Research shows an association between dietary patterns that are rich in fruits and vegetables and lower in processed foods with improved mood and well-being ratings.
Food is powerful and a tool we can use to change ourselves and our health. Choosing to eat minimally processed, whole foods is good for the body and brain. When you forget about calories and focus on quality, you feed the body well and it knows what to do.
Take a look at your food and review what you’re eating. We so often choose foods unconsciously and therefore are unaware of the decisions we make. Take some time to bring consciousness around your decisions, a great way to do this is to simply record what you eat over a few days, you may be surprised about the choices you make or how often you are eating. This is a great way to understand your habits around food and can provide valuable insight into how you feel when you are making decisions.

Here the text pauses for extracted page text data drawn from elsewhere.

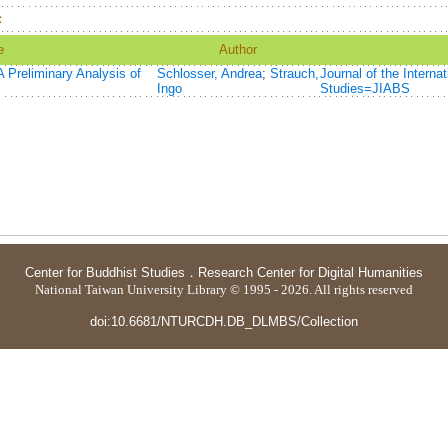
：
e
Author
 Preliminary Analysis of
Schlosser, Andrea
;
Strauch,
Journal of the Interna
Ingo
Studies=JIABS
Center for Buddhist Studies
．
Research Center for Digital Humanities
National Taiwan University Library © 1995 - 2026. All rights reserved
doi:10.6681/NTURCDH.DB_DLMBS/Collection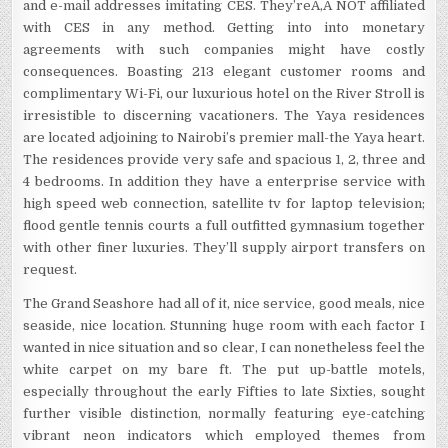
and e-mail addresses imitating CES. They’reÃ‚Â NOT affiliated
with CES in any method. Getting into into monetary
agreements with such companies might have costly
consequences. Boasting 213 elegant customer rooms and
complimentary Wi-Fi, our luxurious hotel on the River Stroll is
irresistible to discerning vacationers. The Yaya residences
are located adjoining to Nairobi’s premier mall-the Yaya heart.
The residences provide very safe and spacious 1, 2, three and
4 bedrooms. In addition they have a enterprise service with
high speed web connection, satellite tv for laptop television;
flood gentle tennis courts a full outfitted gymnasium together
with other finer luxuries. They’ll supply airport transfers on
request.
The Grand Seashore had all of it, nice service, good meals, nice
seaside, nice location. Stunning huge room with each factor I
wanted in nice situation and so clear, I can nonetheless feel the
white carpet on my bare ft. The put up-battle motels,
especially throughout the early Fifties to late Sixties, sought
further visible distinction, normally featuring eye-catching
vibrant neon indicators which employed themes from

I believe that making the unconscious conscious is the cornerstone to behaviour change, and the simplest way to do this is to track your day, your habits and choices and you can then work out which ones you want to change and how best to do that. Someone once said to me ‘if we don’t inspect, we cannot expect’ and this has stuck with me ever since.
One small habit change over time is huge. Just focus on one thing, do it well consistently and if you miss it once don’t worry, just try not to miss it twice.
Food is one part of the equation when it comes to metabolic health, there are other factors that impact blood sugar including sleep, stress, digestion, hormonal shits and activity. But, let’s start with food!